Anyone who follows Georgia politics understood the legislators’ presession pitch for increased state revenues for transportation would not be an easy discussion. It took courage to stare down the inevitable opposition heavily influenced by political ideology, anti-tax pledges and tea-party leanings. In the end, Georgia lawmakers showed us what governing looks like — a bipartisan agreement to raise new revenues to pay for needed transportation maintenance. While we celebrate this small step, we recognize that to really solve the critical challenges in transportation with new projects, more revenue is needed to get the job done. Gridlocked roadways remain until lawmakers find a way to raise another $1 billion-plus, according to estimates.

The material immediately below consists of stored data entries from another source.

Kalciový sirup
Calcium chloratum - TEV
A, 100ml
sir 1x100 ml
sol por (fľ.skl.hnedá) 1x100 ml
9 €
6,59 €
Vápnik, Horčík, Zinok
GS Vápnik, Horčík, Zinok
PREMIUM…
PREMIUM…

I’m glad Georgia is finally fixing its neglected roads and bridges, but I wish lawmakers devoted as much attention to other serious challenges that threaten the state’s long-term economic vitality. Far too many families are working hard and aren’t paid enough to build a future for their children. Persistent problems remain, such as income inequality among low-wage earners. And Georgia is home to the second-highest rate of uninsured adults in the country. We need the same tenacity lawmakers used to start addressing transportation maintenance to fix some of these other public-policy problems. It will take at least as much concerted leadership as we saw this year.

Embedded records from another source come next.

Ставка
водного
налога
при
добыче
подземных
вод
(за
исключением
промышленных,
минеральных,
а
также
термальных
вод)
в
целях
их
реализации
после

The governor’s office, the Georgia General Assembly and collaborators from the business, faith and private sectors can set the stage again to find money to pay for what’s necessary. I believe leaders can muster the will to strengthen Georgia families while continuing to make Georgia the No. 1 place to do business. Georgia could find more money in the budget by scrutinizing numerous business tax breaks for companies enjoying record profits or that fall short of results the tax break is supposed to deliver. Georgia doesn’t have to choose business interests over families. State leaders can continue to implement policy solutions that help families at the bottom of the income ladder earn more money through wage growth, more quality jobs and a top-notch higher-education system that provides training to improve their skills in the workforce. Those things, in turn, build the income base to pay for projects that relieve traffic congestion and other state needs, which will support economic development and business growth. That ultimately benefits every Georgian at any level of the income ladder. State government shouldn’t play out as a zero-sum game, in which Georgia families lose and business interests win.

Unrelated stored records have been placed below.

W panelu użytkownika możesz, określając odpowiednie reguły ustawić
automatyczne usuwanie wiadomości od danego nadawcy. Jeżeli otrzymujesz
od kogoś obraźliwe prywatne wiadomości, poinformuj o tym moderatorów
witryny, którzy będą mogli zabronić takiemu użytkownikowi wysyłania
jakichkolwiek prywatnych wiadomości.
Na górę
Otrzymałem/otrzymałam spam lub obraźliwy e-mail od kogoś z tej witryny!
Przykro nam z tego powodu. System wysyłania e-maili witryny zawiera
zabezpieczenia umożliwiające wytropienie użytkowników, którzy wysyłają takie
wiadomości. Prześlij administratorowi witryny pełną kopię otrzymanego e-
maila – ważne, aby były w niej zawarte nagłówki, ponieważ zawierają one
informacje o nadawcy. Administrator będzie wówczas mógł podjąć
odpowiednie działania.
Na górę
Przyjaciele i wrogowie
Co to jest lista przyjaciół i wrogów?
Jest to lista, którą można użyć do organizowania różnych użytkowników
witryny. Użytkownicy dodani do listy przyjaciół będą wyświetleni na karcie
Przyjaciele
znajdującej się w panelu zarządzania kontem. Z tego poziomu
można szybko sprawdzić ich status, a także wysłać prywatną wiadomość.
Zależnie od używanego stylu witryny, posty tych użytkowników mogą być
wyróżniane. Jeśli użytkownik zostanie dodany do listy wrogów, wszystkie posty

I take on this new role as executive director of the Georgia Budget and Policy Institute this month. I continue to think about what’s possible for Georgia. The GBPI team is committed to show Georgia ways we can improve education, health care and economic opportunity for all Georgians. I will work harder than ever to work with our elected officials, agencies, the philanthropic community, private and nonprofit sectors to address the policy barriers that keep Georgia from being the state we want. The GBPI team will continue to define policy solutions, resources and strategies that will get us there.
The GBPI takes a holistic view of Georgia’s quality of life and keeps the interests of the average family in mind as we look for ways to improve how leaders govern and do the state’s business. If we don’t do that work, who will?
I look forward to partnering with you.